Apparently this is not the case in the crash we have experienced. We have null scrollingCoordinator, overflowScrollProxyNodeID is always zero (as the above comment shows). The above test was to simulate the scenario when swapping overflow between scroll and hidden.  Then we have isOverflowScroll set for existingEntry, isOverflowScroll is not set for clipDataEntry.
Comment 13 Jigen Zhou 2022-05-02 16:33:05 PDT
(In reply to Simon Fraser (smfr) from comment #11)

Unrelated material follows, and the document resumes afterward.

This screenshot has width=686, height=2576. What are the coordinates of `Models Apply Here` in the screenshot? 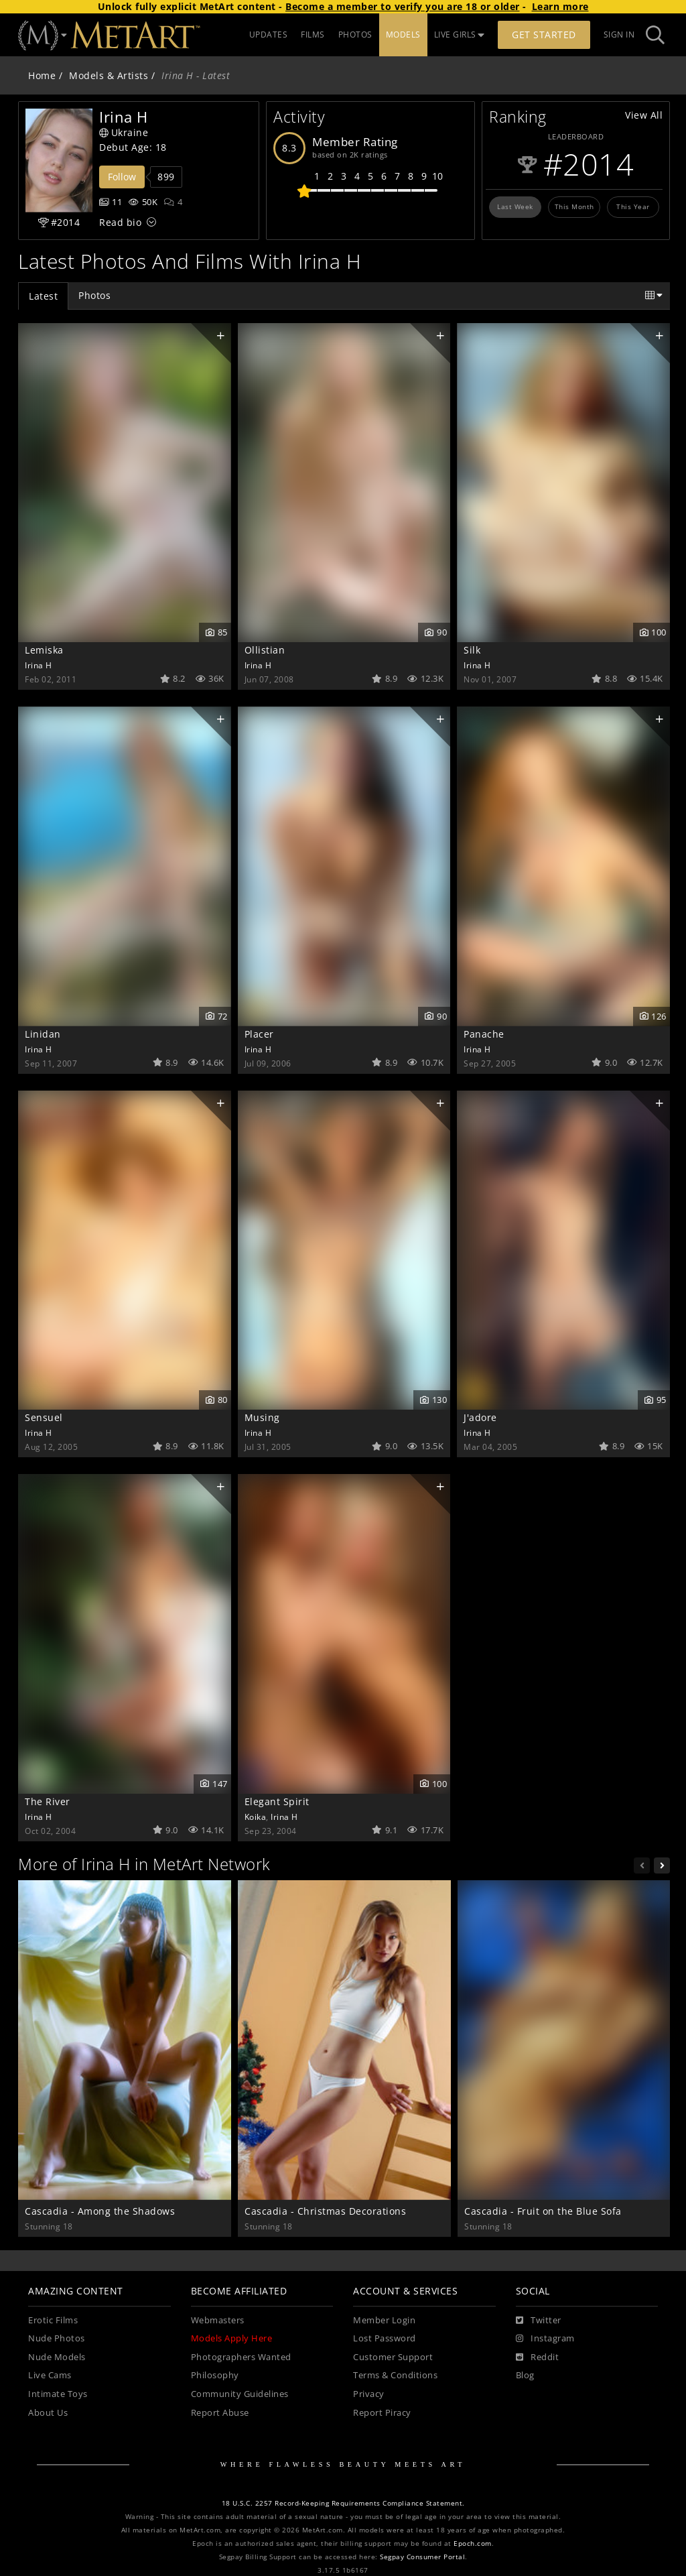 It's located at (232, 2338).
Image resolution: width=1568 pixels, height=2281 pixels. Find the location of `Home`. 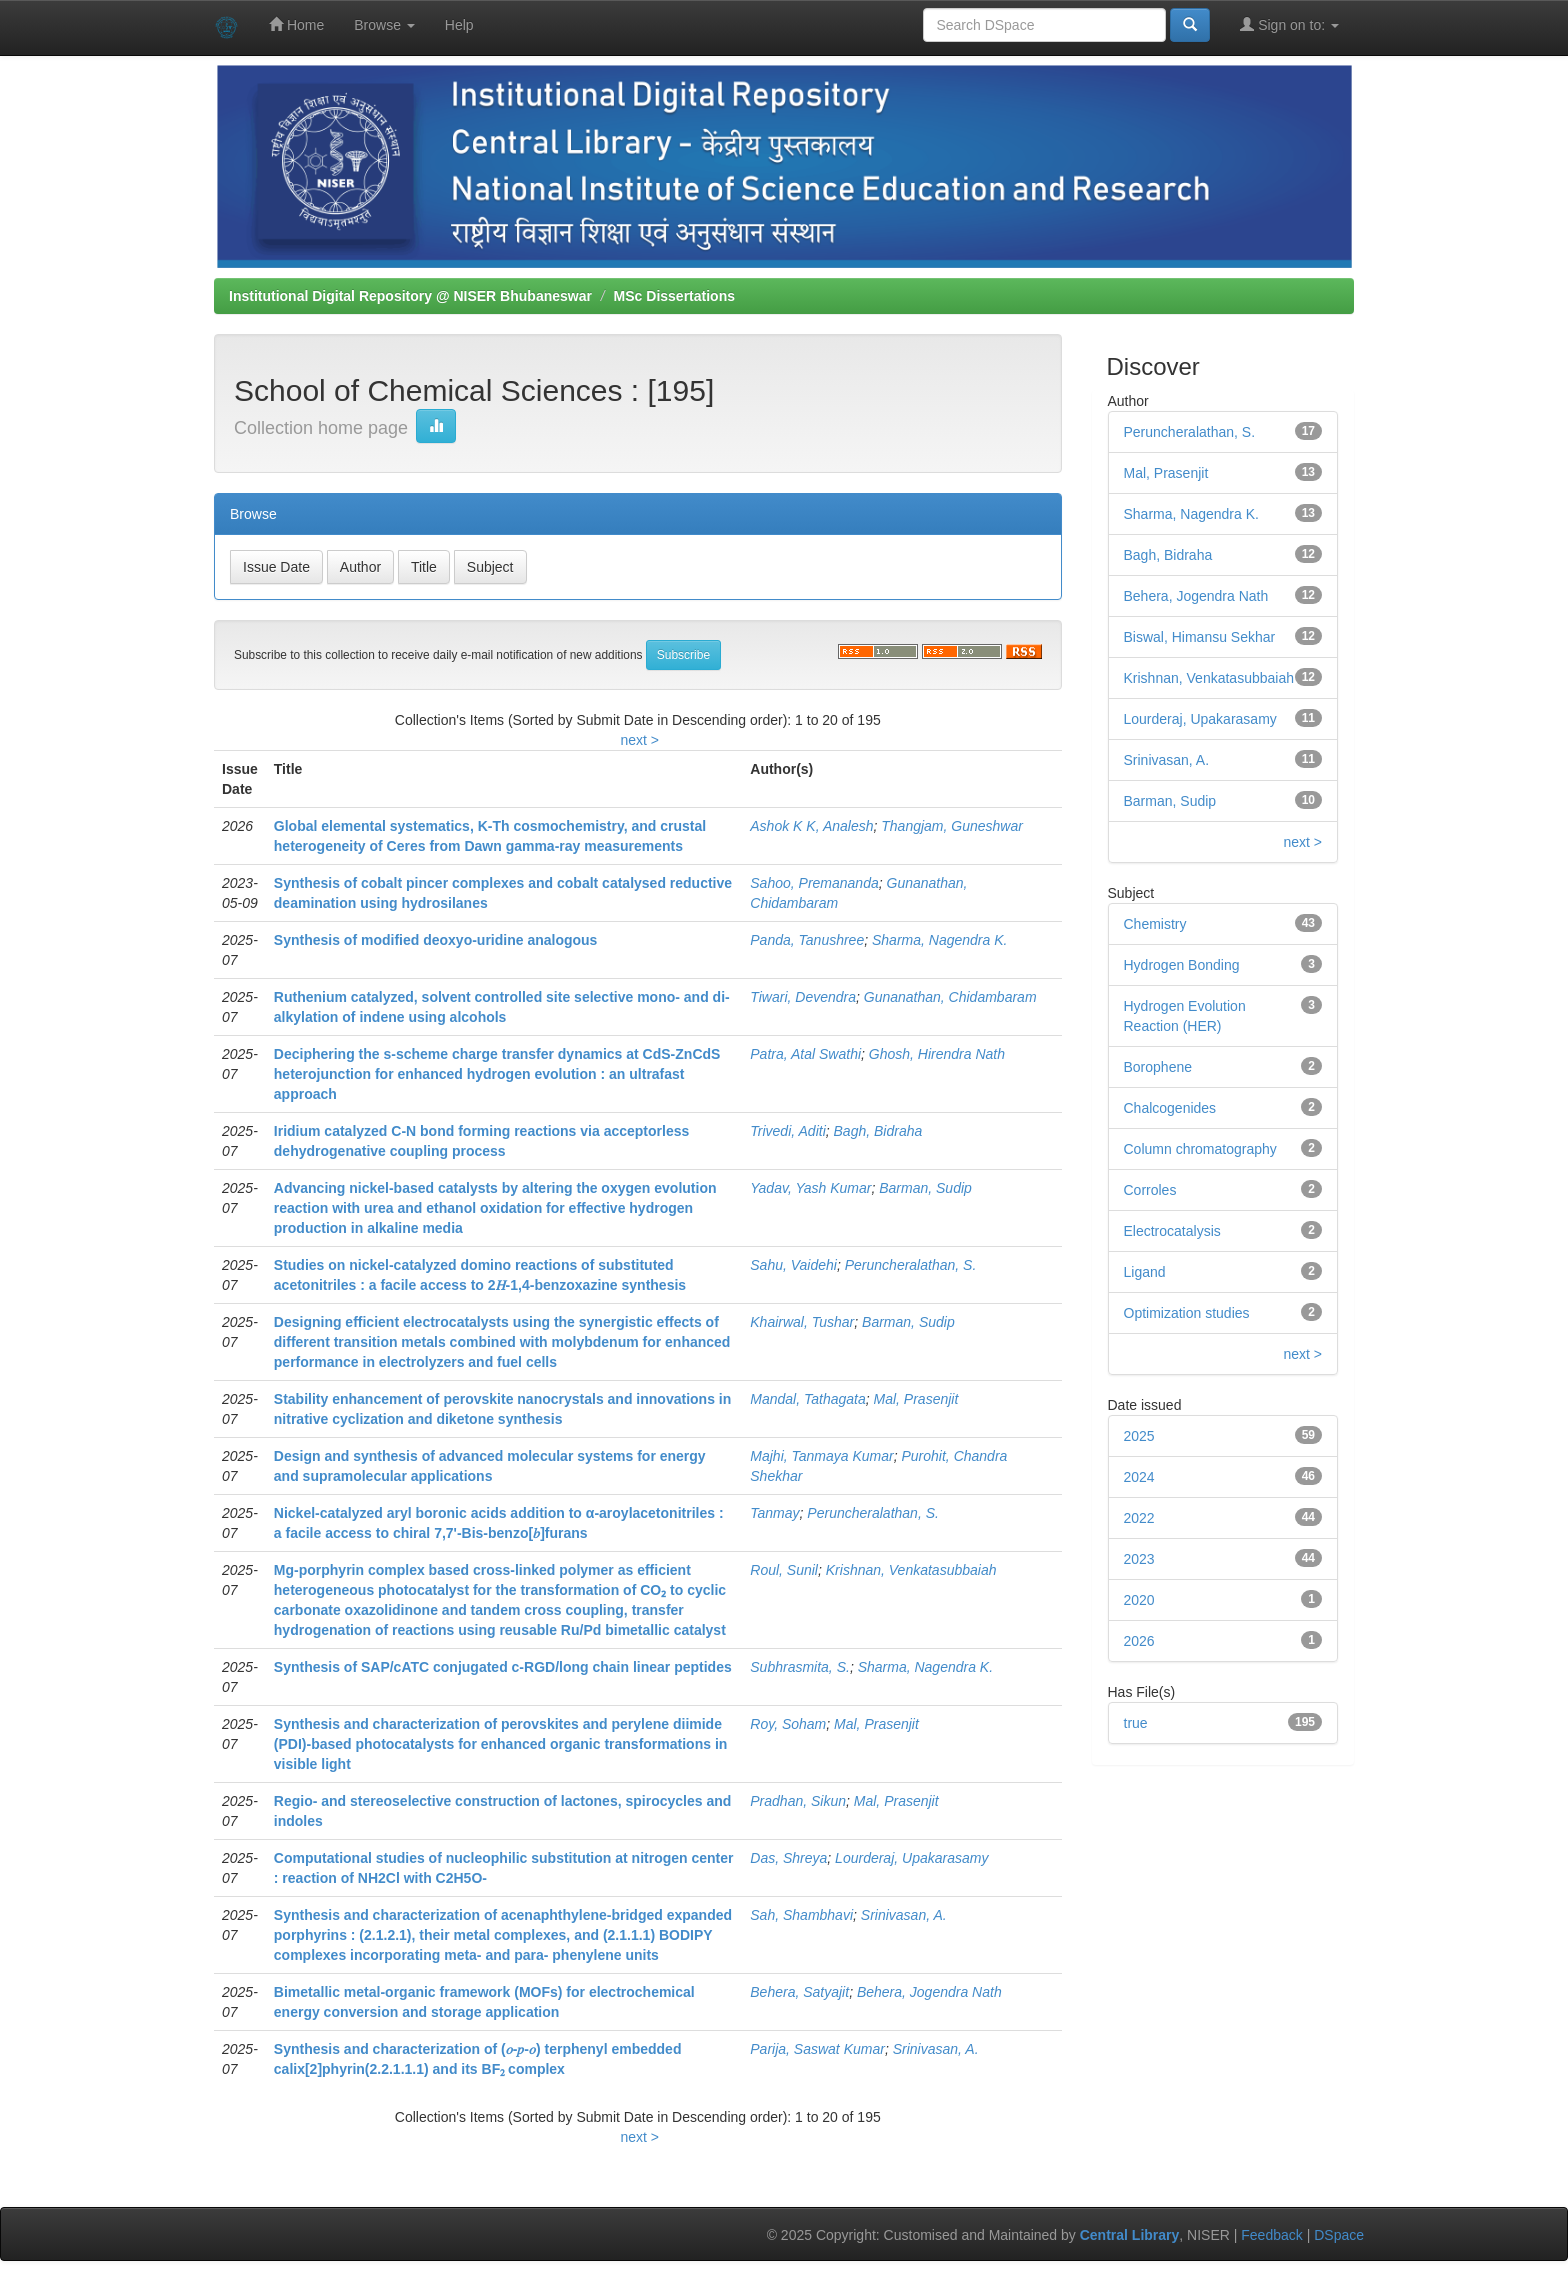 Home is located at coordinates (296, 24).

> This test does not trigger a crash on macOS without the rest of the patch,
> so I suspect something specific to Playstation here.

In our case, scrollingCoordinator is always null. Otherwise, there is some randomness to capture the crash. But just analyzing the code itself, it is pretty obvious to me there is a crash scenario there.